When my father died, I found a spiral notebook written in the last months of his ten-year battle with chronic heart disease. "A Yellowed Notebook" is a collaborative/ hybrid integrating his notebook entries with my poems. The collection is structured as a “rondo;” his notebook providing the central theme, branching out and returning via three movements or Family, Work, Retirement/ Diminishment, each introduced by a relevant obituary from Garment & Fur Industry periodicals. One of my readers noted that the manuscript reminded her of Natalie Cole’s “duet-mix,” “Unforgettable,” alongside Nat King Cole’s songs.
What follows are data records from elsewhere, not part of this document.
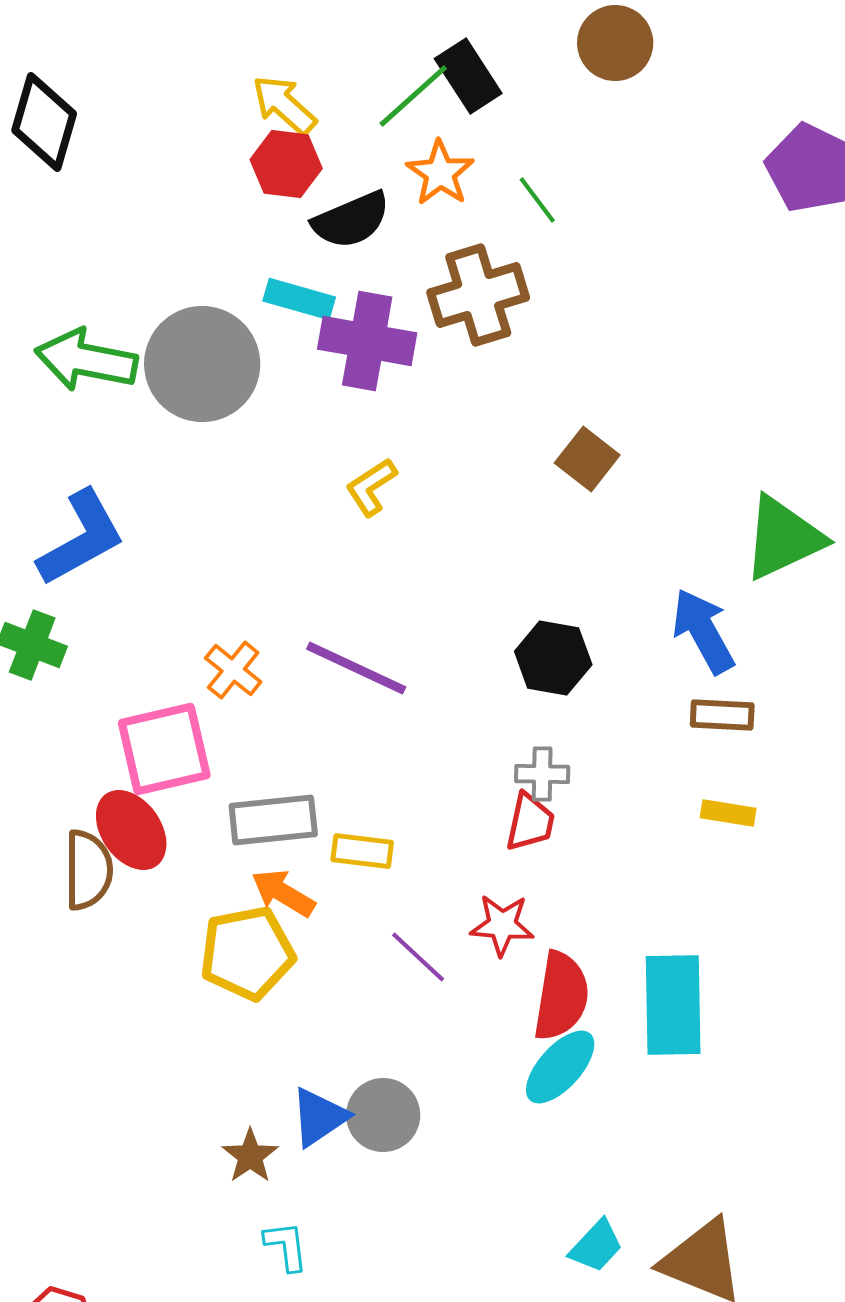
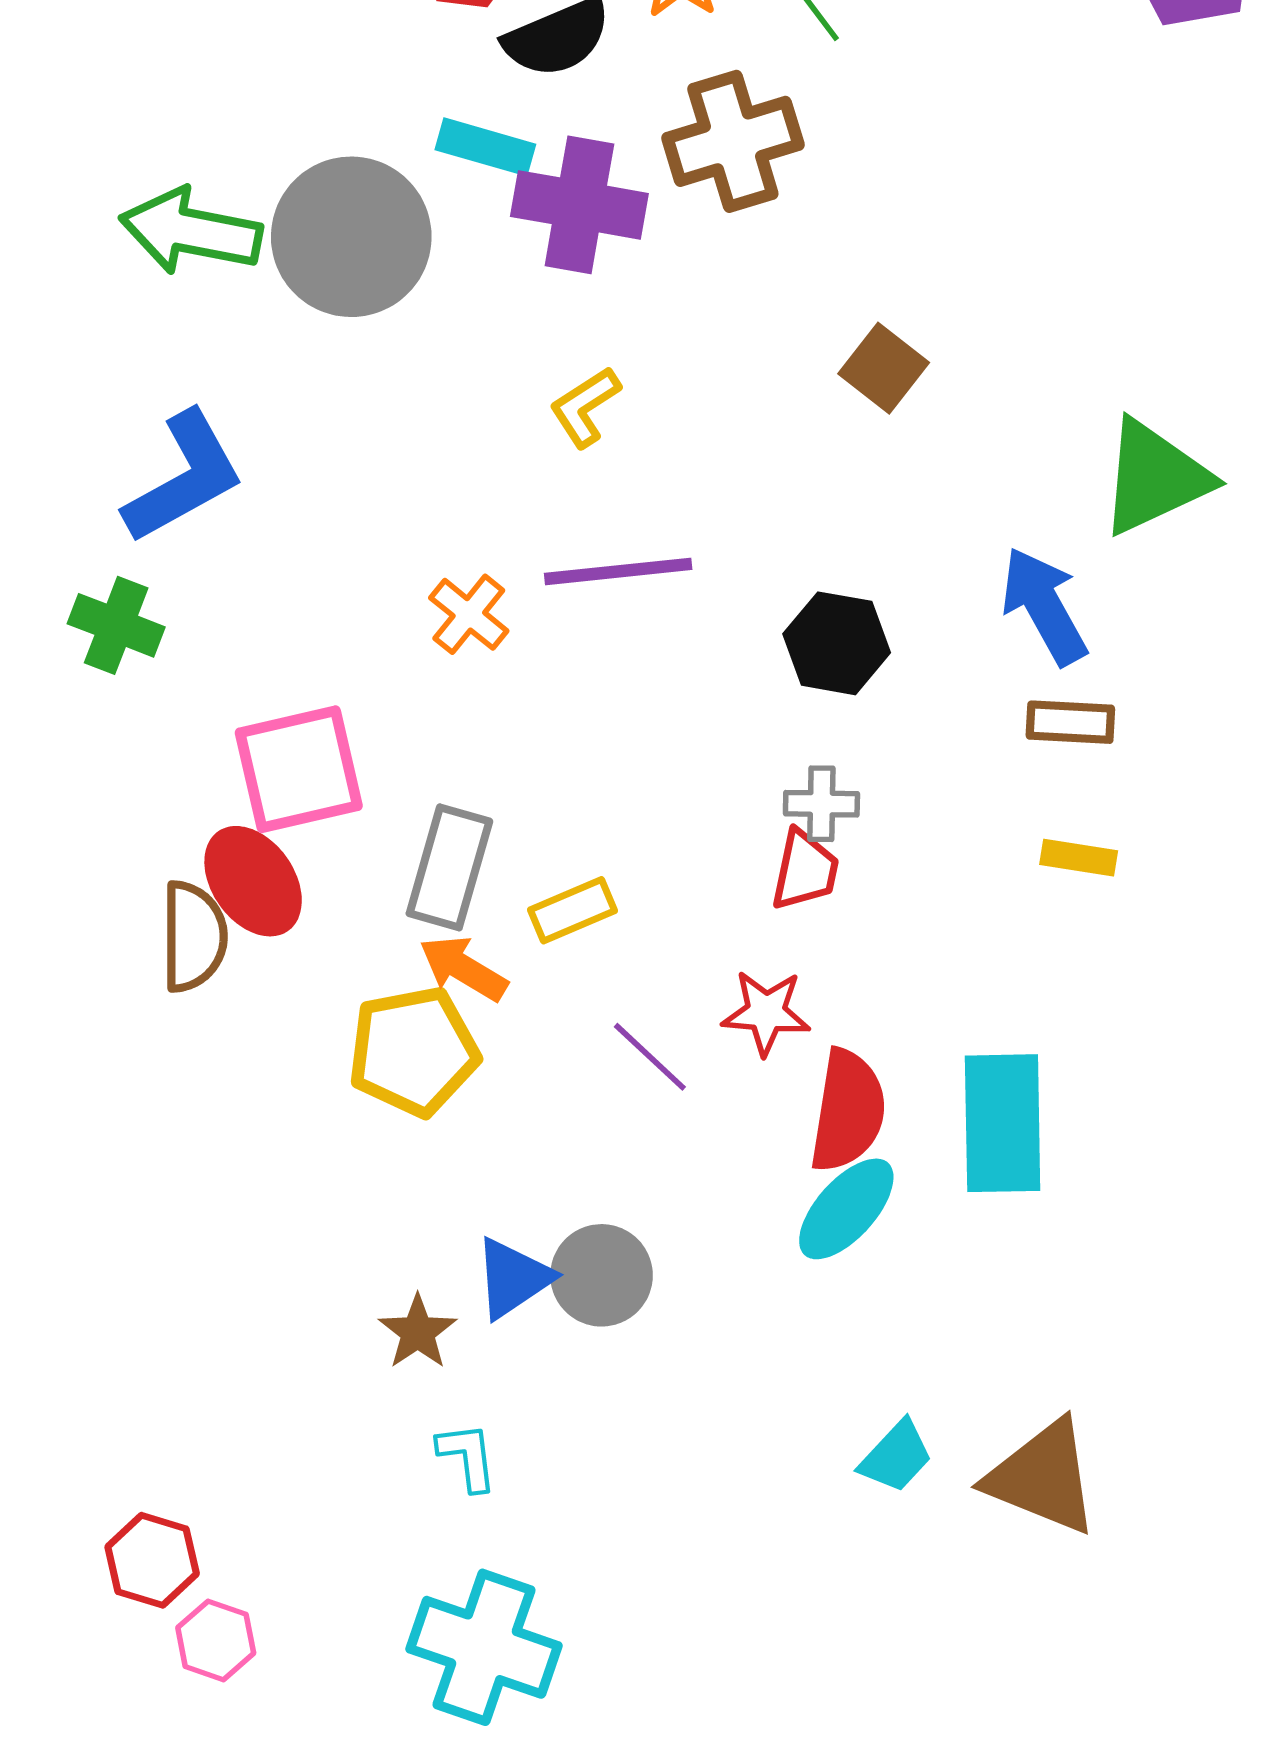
purple line: (356, 668) -> (618, 571), moved, turned -31
orange cross: (233, 670) -> (469, 614), moved
gray rectangle: (273, 820) -> (449, 867), turned -68
yellow rectangle: (362, 851) -> (573, 910), turned -30

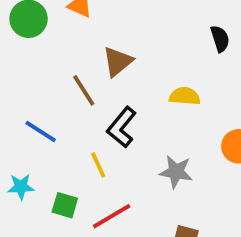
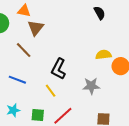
brown triangle: (118, 62) -> (36, 28), moved
brown line: (84, 90) -> (24, 50), moved
yellow semicircle: (185, 96) -> (103, 55), moved

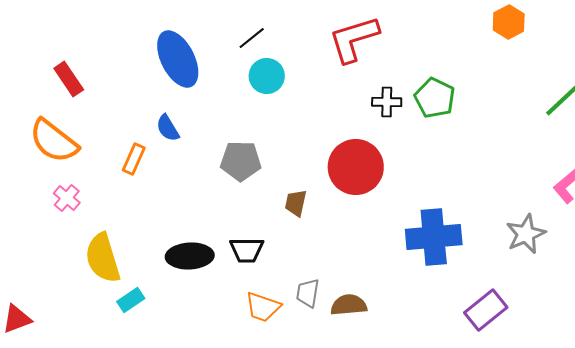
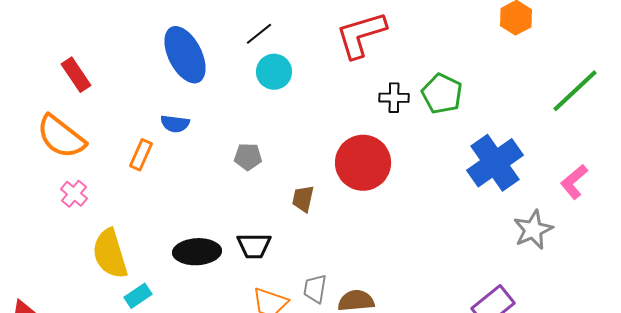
blue semicircle: (168, 128) -> (175, 124), turned -52
gray pentagon: (241, 161) -> (248, 157), size x0.7
blue cross: (434, 237) -> (495, 163), moved, turned -30

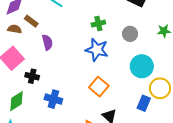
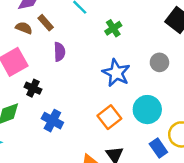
green cross: (98, 24) -> (113, 28), moved, turned -32
cyan circle: (142, 66) -> (147, 110), moved
blue rectangle: (144, 103) -> (158, 148), turned -70

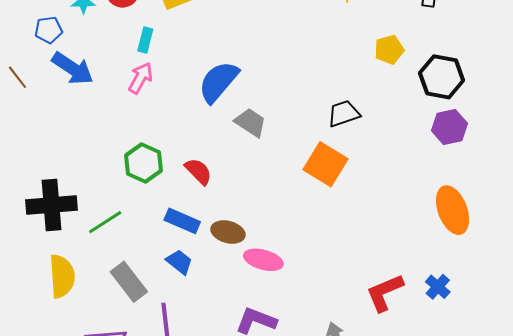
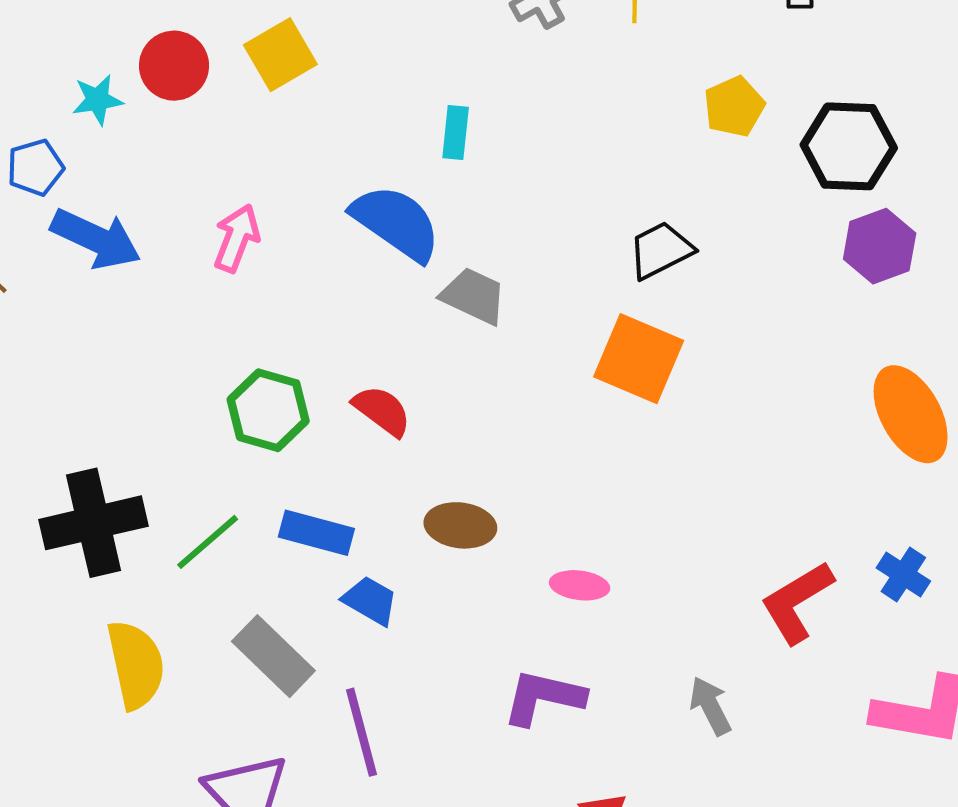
cyan rectangle: (145, 40) -> (456, 133), moved
blue semicircle: (218, 82) -> (396, 223), turned 93
blue rectangle: (182, 221) -> (316, 533), moved
pink ellipse: (263, 260) -> (580, 585), moved, size x0.7

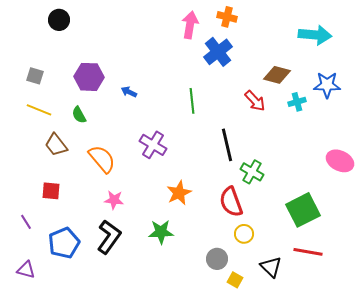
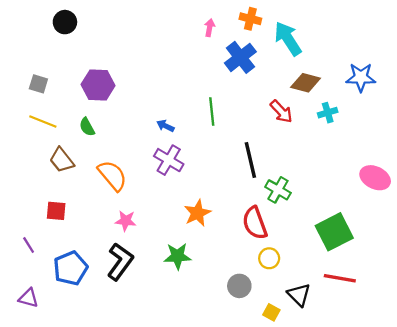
pink arrow: (190, 25) -> (210, 28), size x0.6
cyan arrow: (315, 35) -> (288, 39), moved, turned -128
blue star: (327, 85) -> (361, 77), moved
blue arrow: (129, 92) -> (165, 126), moved
yellow square: (235, 280) -> (271, 312), moved

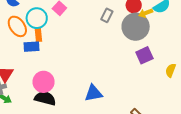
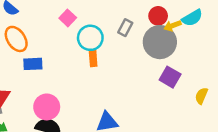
cyan circle: (37, 18) -> (90, 38), moved
orange rectangle: (38, 35) -> (93, 58), moved
purple square: (144, 55) -> (170, 77), turned -36

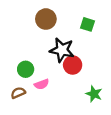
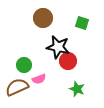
brown semicircle: (18, 93) -> (17, 87), size x1.6
green star: (94, 94) -> (77, 89), moved

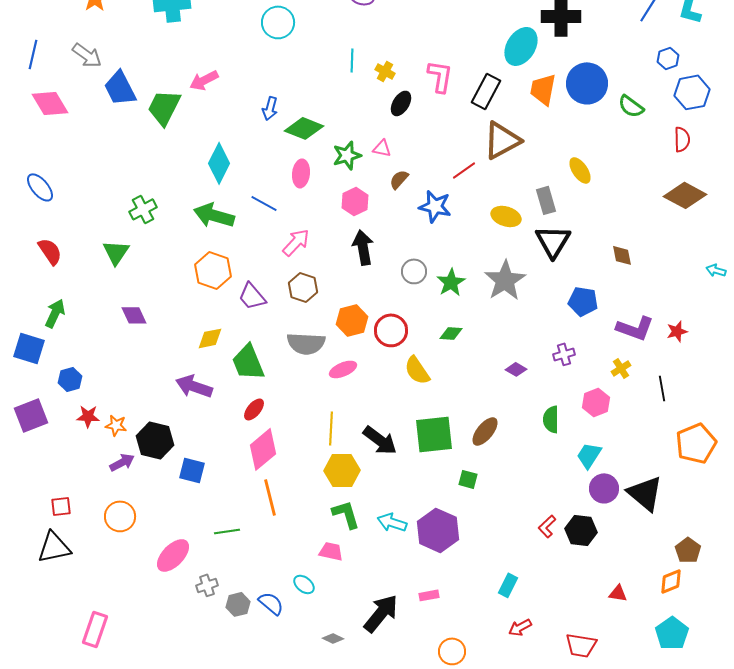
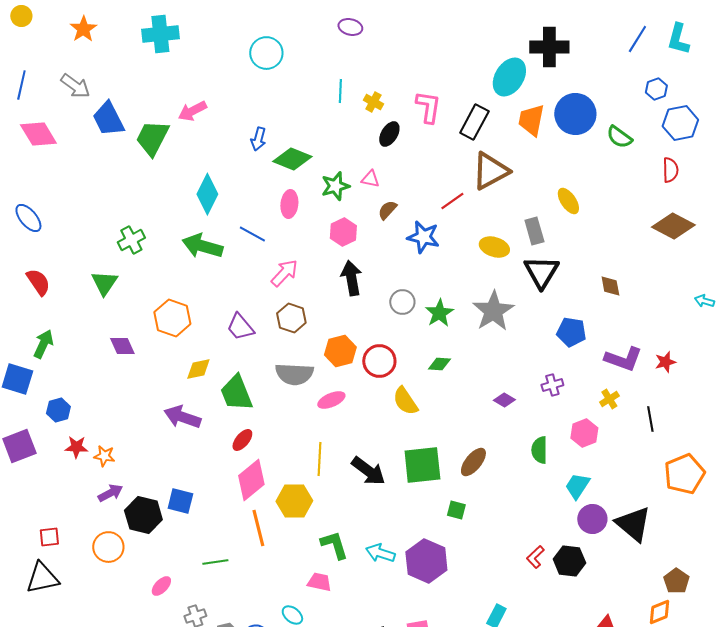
orange hexagon: (213, 270) -> (172, 318), moved
black hexagon: (155, 440) -> (143, 515), moved
yellow hexagon: (342, 470) -> (294, 501), moved
pink ellipse: (173, 555) -> (161, 586), size x0.6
Many of us preserve a litany of memories of our fathers. A very select few can put that litany into an array of intense poems paying homage to whom we consider a great man. This collection of poetry by Beth SKMorris is a brilliant mesh of her own works combined with illustrations of her father’s life in snippets of his poetry, snapshots of his baseball cards, war memorabilia and other scraps collected which show her father actually was in life and who he was in her perspective. She writes, “My father was a whistler---/ pop songs, operatic arias, all four movements of Beethoven’s Fifth.” In this poem, she also shares, “listening to Nat King Cole on our portable./ lathered in baby oil, faces tilted to the sun, / my sister smoking her purloined Pall Malls.” These lines are most interesting given they present the combined voices of a father and daughter, much like the duets put together by Natalie Cole to display what would have been had she and her father gotten to sing duets. I related to the sister smoking Pall Malls. The unfiltered cigarettes much like the unfiltered life her father led. And I remember how I “purloined my father’s Salems to sneak a puff her and there in secret. In “ How to Get Attention From a Father Who Works Three Jobs:” we are reminded of how it was back when fathers garnered the label of “Absentee Father” because they were so busy providing for us, they had little time to nurture us. One of this poets ploys to get attention states: “hide his favorite Fanny Farmer Chocolates before he gets home: under Towels in the linen closet, inside mother’s hat boxes, the laundry hamper--- laugh at his frustration, fruitless search for the box, the midnight treasure hunt you send him on again and again---” (I used to find places to hide my dad’s wrench in his tool closet---drove him crazy.) On one page, Beth includes this blurb about her father: David G. Kaplan (December 26, 1977) “Besides being a practicing furrier, he was for many years Chairman of the Fur Department at the High School of Fashion Industries…” Fur Age Weekly
SKMorris further shares her admiration for this man. She departs from the emotional attachment to be objective, showing us his greatness as a businessman. In “At the Factory,” Beth writes of her father’s “Surgeon-like precision, searched/ for imperfections: uneven stitching.” He not only restitched imperfections of her life but also his own imperfections. “repaired his own body With wedges that would Sustain him into old age.” Again, as a reader I am relating to her words. My dad stitched together a strong life, even with imperfections---he restitched mine as well as his own and lived to be almost 98. In “Because” she writes: “The code blue alarm sounded, I stepped out into the hallway, the nurses ran to his bedside, the Doctor wept--- my father was gone----” Many wept when my father died in the dementia unit. Those who only knew him there not as I had throughout his and my life. But what Beth gives us in this “Yellowed Notebook” are pages of a beautiful kinship in which a daughter shows great respect and admiration, and of course, Love, for a father who did as most fathers do, the best they can. It is hard to read this poetry book without finding ourselves immersed in memory and love for our own fathers.